Impasto painting occurs when an almost sculptural, 3-d build-up of paint forms on the painting’s surface. In impasto painting, the brush strokes or the marks of the palette knife remain evident.
Pink Roses in Blue Delft Vase – Jacki Kellum Oil Painting
Original Sold – Prints Are Available
When I paint with oil, I use the impasto technique, and I began doing that first because I admired the texture in Van Gogh’s work and secondly, because I like the way that painting with impasto allows me to physically interact and express through my art.
Van Gogh painted in the late l800’s, but Rembrandt painted in the early 1600’s, and much of his work employs the impasto techniue. At a distance, you may not notice Rembrant’s use of impasto in his painting Night Watch.
Close up of NightWatch
In a slightly closer look at Night Watch, you begin to see that Rembrandt allowed his brush strokes to build.
Rembrandt’s texture is even more apparent in yet a closer look at his painting Night Watch.
When you really zoom in on Rembrandt’s paintings, you see that there is a great deal of impasto and expressionism in his brush work.
Both Rembrandt and Van Gogh are from Holland, and other of the Dutch Masters also painted with impasto, and they did it long before the Industrial Revolution. As with almost everything else, evolution is gradual and although Rembrandt is not labeled as a Modern Artist, his brush work is a precursor to Modernism.
In May, I am going to MOMA or the Museum of Modern Art, and hopefully the MOMA Van Gogh paintings Starry Night and Portrait of the Postman will be there at that time. I am not terribly fond of a lot of the contemporary art that Isee at the Whitney Museum. Contemporary Art is that which is painted in the current time, and my favorite period of art is the 19th Century.There are several good pieces of 19th Century of art at MOMA. Matisse is there, and Matisse is another of my favorite artists. Cezanne is there. Toulouse Lautrec is there and 19th-Century artists, too. The wonderful thing about New York City–and especially the area around Central Park–is that there are several fabuluous art museums within walking distance of each other.
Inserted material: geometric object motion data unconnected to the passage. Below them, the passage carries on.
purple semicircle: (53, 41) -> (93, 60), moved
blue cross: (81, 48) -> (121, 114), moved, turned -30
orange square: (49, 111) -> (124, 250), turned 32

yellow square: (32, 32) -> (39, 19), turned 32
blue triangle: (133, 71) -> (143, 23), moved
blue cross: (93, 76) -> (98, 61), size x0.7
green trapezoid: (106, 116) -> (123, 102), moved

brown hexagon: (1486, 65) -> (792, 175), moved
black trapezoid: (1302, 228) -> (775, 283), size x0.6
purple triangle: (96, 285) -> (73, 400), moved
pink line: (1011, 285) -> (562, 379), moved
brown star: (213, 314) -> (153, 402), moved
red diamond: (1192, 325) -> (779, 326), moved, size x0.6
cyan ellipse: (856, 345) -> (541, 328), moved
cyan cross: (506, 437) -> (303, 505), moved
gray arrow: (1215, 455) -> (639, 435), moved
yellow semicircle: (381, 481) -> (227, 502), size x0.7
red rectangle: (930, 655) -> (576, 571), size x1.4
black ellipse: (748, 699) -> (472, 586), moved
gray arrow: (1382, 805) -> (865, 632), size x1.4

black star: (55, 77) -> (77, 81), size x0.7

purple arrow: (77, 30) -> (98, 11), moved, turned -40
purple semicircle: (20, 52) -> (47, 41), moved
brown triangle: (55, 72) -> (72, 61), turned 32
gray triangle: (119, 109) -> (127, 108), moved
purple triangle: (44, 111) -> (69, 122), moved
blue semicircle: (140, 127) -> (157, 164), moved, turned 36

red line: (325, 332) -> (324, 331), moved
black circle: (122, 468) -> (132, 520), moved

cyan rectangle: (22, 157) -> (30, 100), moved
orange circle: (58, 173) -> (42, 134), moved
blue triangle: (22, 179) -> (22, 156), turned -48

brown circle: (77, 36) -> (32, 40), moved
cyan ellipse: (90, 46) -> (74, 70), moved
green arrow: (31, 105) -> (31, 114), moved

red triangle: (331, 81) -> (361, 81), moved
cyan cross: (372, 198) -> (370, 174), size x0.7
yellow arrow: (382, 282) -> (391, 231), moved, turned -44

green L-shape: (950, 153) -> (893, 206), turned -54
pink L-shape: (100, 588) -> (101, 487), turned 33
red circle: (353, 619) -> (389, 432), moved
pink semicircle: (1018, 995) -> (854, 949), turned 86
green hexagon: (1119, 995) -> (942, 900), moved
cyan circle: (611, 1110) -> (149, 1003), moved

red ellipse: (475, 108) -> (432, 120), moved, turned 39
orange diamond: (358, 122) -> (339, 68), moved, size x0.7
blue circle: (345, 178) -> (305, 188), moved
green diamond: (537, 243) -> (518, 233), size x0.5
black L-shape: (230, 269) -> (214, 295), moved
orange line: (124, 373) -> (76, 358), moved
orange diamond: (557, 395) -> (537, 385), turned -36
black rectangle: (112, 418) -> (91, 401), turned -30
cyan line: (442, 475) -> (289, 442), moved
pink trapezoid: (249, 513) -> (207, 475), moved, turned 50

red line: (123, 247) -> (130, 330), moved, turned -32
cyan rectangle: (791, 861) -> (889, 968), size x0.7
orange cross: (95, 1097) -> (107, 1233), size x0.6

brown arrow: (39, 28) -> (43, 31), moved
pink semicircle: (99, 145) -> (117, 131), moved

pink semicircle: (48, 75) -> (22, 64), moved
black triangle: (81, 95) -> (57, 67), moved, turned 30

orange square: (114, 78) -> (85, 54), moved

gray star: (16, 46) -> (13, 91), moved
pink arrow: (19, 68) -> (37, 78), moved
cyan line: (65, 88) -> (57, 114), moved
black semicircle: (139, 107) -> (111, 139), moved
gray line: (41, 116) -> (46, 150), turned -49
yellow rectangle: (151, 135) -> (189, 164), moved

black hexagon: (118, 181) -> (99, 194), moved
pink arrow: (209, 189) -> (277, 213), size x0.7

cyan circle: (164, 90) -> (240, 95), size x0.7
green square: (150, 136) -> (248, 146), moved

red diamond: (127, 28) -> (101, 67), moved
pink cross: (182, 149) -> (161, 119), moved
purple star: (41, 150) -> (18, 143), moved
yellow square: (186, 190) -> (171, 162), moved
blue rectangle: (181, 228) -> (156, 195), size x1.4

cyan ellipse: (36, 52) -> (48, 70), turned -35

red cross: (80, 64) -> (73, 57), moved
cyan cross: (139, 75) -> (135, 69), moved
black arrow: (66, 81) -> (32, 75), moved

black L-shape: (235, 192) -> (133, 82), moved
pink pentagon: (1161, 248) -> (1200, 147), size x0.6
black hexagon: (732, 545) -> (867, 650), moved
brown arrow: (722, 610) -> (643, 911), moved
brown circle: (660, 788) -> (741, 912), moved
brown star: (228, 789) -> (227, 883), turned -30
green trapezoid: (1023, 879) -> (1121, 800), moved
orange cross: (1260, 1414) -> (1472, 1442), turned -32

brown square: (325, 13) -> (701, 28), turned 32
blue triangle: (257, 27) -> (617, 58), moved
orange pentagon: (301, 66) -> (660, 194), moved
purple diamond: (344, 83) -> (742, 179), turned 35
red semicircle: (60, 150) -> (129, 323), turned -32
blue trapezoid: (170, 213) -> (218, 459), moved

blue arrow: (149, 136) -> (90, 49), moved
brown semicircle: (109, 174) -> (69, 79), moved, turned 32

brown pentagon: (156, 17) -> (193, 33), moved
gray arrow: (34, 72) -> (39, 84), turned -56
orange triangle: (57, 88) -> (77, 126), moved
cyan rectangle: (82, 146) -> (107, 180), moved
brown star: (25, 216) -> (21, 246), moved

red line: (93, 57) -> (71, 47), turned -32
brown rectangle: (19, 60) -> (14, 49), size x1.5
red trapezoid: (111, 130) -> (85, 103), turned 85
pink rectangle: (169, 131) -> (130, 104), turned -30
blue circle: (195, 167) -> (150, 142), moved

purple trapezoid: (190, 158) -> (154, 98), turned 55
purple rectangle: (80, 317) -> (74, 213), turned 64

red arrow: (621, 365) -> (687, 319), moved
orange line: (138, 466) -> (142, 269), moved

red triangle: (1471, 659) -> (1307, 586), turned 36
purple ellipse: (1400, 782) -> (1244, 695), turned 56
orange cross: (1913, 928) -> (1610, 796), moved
One of the best things about living in the Northeast is that great art is all around me. I live in a congreagation of great art. I saw a fabulous exhibition of John Singer Sargent at the Philadelphia Museum of Art. I also saw a Rembrandt exhibition there, and I saw an incredible Andrew Wyeth exhibition at the NGA in Washington D.C. I also saw Degas and Mary Cassatt there. I have seen the wonderful Matisse collection in Baltmore, too. In March, I am returning to Washington D.C. to devour more of the fabulous 19th century paintings there, and this time, I hope to also visit the National Portrait Gallery.
I am a Southerner who just happens to be living in the art–at least for a while. I plant to move back to the South soon, and probably more than anything else, I’ll miss the art that is omnipresent in the North.